Mawson Infrastructure Group’s board moved rapidly this summer season, slicing ties with its chief amid critical claims. On Could 30, the corporate put CEO Rahul Mewawalla on discover for “Cause” underneath his contract.
Days later, he was positioned on administrative depart. Then, on July 8, his board seat was taken away and a lawsuit was filed in Delaware’s Courtroom of Chancery.
The go well with accuses him of fraud and breach of responsibility whereas on the helm of the Nasdaq‑listed Bitcoin miner.
Key Rewards Then Sudden Fallout
In keeping with experiences, simply months earlier than his ouster, Mewawalla acquired $2.5 million in money bonuses and 1.2 million restricted inventory items.
His base pay was additionally raised to $1.2 million. Again then, Mawson praised his management, citing 36% income progress, a 35% soar in gross revenue and cuts in SG&A bills throughout his tenure.
Now, those self same achievements stand alongside allegations that he misused his position and harmed shareholders.
⚖️ #Bitcoin Miner Mawson Fires CEO, Information Fraud Lawsuit – What’s Going On?
Mawson’s management fallout provides to considerations over governance requirements in #crypto mining, the place authorized accountability stays key fault line.$BTC pic.twitter.com/nKmQ1zLw5r
— CryptOpus (@ImCryptOpus) July 22, 2025
Board Names Interim CEO
Kaliste Saloom, the corporate’s basic counsel, was tapped as interim CEO for the Bitcoin mining firm after Mewawalla was positioned on depart.
Saloom faces the duty of steering the agency by way of what could possibly be a protracted authorized battle. Based mostly on experiences, the board is looking for to get better damages that it says stem from Mewawalla’s actions.

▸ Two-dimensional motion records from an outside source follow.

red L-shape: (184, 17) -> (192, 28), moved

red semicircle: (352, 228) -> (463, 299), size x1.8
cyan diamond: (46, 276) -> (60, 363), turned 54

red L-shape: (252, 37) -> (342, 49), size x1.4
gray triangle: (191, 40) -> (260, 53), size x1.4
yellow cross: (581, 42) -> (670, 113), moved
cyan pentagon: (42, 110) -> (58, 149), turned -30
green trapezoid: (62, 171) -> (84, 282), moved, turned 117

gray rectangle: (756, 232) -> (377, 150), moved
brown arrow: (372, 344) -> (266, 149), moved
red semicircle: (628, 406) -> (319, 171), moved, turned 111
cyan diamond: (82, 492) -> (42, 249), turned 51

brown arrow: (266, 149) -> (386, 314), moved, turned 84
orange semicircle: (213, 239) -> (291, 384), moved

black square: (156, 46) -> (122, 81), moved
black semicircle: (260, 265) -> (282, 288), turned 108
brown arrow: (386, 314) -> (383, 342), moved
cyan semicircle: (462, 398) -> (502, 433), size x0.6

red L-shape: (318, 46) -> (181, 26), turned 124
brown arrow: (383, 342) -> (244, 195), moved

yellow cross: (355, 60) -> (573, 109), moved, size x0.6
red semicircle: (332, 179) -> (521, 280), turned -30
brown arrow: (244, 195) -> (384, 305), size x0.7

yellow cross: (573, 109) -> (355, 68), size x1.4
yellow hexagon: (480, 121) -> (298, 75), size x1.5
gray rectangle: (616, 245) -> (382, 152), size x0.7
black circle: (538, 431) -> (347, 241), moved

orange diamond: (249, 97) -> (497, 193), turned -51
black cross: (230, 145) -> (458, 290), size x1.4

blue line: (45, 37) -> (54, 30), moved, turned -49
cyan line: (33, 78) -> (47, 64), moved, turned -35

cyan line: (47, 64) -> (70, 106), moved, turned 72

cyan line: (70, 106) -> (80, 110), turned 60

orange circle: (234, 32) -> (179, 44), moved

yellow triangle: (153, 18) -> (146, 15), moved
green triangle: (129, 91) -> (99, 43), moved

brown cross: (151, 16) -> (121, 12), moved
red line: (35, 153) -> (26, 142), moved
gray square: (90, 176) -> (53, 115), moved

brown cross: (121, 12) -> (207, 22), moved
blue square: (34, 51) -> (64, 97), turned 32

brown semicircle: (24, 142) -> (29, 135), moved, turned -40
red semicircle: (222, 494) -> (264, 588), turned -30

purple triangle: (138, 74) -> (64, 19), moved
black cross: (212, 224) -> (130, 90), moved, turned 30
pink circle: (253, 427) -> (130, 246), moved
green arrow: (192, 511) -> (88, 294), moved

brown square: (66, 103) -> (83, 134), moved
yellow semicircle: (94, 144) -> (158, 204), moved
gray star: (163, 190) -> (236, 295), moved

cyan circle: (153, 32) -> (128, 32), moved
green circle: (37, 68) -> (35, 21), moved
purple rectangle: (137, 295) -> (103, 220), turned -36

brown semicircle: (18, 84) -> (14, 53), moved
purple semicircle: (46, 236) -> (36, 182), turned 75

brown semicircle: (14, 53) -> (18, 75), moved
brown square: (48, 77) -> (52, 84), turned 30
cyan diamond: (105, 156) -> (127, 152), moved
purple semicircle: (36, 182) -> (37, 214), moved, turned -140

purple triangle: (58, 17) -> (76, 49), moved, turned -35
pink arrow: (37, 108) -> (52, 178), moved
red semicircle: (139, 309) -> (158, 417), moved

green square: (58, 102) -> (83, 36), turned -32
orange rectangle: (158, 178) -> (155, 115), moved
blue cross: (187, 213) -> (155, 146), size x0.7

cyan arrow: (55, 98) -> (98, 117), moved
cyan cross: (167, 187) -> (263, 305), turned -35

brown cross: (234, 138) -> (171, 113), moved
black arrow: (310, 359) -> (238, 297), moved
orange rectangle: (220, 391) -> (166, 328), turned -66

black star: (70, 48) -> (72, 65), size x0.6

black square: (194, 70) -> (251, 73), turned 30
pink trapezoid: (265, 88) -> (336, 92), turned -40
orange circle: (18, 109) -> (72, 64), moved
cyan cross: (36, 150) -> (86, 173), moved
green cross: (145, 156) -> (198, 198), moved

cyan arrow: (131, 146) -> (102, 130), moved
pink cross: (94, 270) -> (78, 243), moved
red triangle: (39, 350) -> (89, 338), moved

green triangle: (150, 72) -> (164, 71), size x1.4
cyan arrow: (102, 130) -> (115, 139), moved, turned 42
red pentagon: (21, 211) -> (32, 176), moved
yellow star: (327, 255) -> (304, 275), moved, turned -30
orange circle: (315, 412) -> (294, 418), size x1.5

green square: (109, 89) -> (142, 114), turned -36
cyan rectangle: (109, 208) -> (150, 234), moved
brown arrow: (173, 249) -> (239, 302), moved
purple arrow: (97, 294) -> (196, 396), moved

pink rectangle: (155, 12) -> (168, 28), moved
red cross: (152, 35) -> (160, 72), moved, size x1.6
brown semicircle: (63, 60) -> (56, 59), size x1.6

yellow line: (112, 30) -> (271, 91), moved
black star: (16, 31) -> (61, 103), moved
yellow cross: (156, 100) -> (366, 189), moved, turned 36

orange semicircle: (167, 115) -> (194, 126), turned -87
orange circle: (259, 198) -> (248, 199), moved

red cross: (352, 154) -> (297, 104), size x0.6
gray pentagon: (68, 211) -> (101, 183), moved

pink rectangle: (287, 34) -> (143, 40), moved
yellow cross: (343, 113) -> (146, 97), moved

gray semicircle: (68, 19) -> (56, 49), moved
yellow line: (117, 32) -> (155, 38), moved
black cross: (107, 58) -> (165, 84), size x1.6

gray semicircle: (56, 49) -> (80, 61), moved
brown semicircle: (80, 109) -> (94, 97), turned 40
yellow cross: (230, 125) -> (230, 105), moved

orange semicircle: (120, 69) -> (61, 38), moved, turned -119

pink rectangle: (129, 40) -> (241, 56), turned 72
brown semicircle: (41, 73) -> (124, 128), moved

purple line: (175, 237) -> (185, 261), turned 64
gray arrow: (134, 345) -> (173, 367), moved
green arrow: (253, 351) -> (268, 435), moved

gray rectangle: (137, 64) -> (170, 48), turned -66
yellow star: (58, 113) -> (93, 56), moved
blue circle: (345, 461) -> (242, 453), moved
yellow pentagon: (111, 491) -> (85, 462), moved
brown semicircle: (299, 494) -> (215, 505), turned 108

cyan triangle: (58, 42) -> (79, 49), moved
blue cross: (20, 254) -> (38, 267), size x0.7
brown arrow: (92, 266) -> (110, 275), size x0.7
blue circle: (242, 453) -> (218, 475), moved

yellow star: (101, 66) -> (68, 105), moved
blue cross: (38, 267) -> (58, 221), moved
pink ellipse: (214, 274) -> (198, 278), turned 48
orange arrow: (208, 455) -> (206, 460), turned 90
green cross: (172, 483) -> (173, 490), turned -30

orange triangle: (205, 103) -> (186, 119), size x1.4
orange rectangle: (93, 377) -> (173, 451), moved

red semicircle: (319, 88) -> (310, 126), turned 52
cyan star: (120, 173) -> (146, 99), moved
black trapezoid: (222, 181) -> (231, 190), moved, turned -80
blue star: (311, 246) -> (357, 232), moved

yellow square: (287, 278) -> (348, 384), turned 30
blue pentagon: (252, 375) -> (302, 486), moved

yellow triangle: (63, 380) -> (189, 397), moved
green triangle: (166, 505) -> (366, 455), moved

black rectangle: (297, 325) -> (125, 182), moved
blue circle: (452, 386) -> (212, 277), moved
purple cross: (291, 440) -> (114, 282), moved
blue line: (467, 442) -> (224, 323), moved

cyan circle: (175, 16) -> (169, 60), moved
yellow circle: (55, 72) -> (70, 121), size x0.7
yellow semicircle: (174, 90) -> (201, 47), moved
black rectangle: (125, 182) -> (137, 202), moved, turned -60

On the similar time, he has pushed again. In a July 17 letter, he “respectfully and vigorously” denied any wrongdoing and pointed to the board’s earlier public reward of his outcomes.
Ongoing Miner Dispute Provides Stress
This battle comes as Mawson is already tangled in one other go well with. Stone Ridge, which owns NYDIG, accused Mawson of wrongfully taking management of over 20,000 ASIC miners valued at about $30 million.
The 2 sides had a colocation deal beginning December 2023, set to finish by March 2025. However disagreements over charges turned ugly. Mawson despatched invoices totaling $1.9 million for area and energy.
Stone Ridge stated there was a deal to chop vitality use within the closing month and disputed these payments. Mawson then modified the payout tackle for the miners and barred entry to Stone Ridge workers, citing a contract clause that the opposite facet says doesn’t apply.
Buyers might be watching each circumstances intently. If the board can show its claims in court docket, Mawson may claw again tens of millions and ship a message about accountability.